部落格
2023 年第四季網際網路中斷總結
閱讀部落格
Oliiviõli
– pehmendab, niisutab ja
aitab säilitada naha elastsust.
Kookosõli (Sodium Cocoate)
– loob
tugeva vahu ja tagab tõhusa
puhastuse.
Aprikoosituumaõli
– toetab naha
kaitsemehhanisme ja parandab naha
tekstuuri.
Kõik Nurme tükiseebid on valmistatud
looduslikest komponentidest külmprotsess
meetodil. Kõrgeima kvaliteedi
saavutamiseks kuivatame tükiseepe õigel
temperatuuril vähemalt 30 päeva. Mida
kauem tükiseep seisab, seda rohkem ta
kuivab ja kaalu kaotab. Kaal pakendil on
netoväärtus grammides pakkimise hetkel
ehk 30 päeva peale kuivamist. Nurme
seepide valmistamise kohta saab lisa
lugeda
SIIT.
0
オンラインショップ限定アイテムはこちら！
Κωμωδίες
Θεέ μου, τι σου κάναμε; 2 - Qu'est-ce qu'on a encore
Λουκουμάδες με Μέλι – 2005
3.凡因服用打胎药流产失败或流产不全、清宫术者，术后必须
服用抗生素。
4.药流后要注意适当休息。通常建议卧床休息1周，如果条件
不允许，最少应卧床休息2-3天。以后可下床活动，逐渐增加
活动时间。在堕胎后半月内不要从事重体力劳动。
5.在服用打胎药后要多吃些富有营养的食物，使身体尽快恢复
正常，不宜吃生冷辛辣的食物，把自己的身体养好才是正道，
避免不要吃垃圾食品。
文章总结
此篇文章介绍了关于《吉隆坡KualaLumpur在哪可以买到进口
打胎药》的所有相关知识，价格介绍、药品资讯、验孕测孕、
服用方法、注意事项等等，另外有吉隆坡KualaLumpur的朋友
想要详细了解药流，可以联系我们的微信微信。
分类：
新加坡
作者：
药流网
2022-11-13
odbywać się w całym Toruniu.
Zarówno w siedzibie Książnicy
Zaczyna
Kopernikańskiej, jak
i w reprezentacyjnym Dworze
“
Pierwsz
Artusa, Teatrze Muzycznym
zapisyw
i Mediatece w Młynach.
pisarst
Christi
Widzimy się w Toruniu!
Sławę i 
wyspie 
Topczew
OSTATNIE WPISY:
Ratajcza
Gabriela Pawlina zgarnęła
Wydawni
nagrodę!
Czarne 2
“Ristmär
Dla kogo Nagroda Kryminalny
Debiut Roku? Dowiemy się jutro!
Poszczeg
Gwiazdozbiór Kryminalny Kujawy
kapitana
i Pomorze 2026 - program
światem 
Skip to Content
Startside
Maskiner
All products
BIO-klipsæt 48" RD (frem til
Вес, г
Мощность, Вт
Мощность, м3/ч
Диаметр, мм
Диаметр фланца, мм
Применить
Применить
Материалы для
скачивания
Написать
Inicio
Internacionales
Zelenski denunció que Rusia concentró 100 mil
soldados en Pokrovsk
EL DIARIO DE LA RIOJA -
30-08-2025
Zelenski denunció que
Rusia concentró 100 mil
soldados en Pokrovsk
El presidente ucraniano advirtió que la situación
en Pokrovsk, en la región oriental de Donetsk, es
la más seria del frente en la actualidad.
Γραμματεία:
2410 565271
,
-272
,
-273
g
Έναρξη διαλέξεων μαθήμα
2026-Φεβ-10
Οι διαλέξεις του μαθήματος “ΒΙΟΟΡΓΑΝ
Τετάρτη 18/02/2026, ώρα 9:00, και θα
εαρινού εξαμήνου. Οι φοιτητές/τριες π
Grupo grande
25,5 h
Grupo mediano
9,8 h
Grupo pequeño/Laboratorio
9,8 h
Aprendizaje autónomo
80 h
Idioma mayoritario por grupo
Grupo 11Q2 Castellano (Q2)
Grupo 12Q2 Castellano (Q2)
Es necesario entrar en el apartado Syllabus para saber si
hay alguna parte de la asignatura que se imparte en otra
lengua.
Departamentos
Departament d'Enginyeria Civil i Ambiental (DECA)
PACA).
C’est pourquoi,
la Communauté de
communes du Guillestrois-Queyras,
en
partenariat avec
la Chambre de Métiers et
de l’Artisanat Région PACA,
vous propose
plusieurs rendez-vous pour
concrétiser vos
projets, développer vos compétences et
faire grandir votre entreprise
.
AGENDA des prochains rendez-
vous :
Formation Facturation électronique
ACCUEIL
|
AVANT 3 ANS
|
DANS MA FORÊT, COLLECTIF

* ASSIGNMENT
Of the lines in the listing above, count those containing the word "concentró", and state the count alone.

* ANSWER TO THIS TASK
2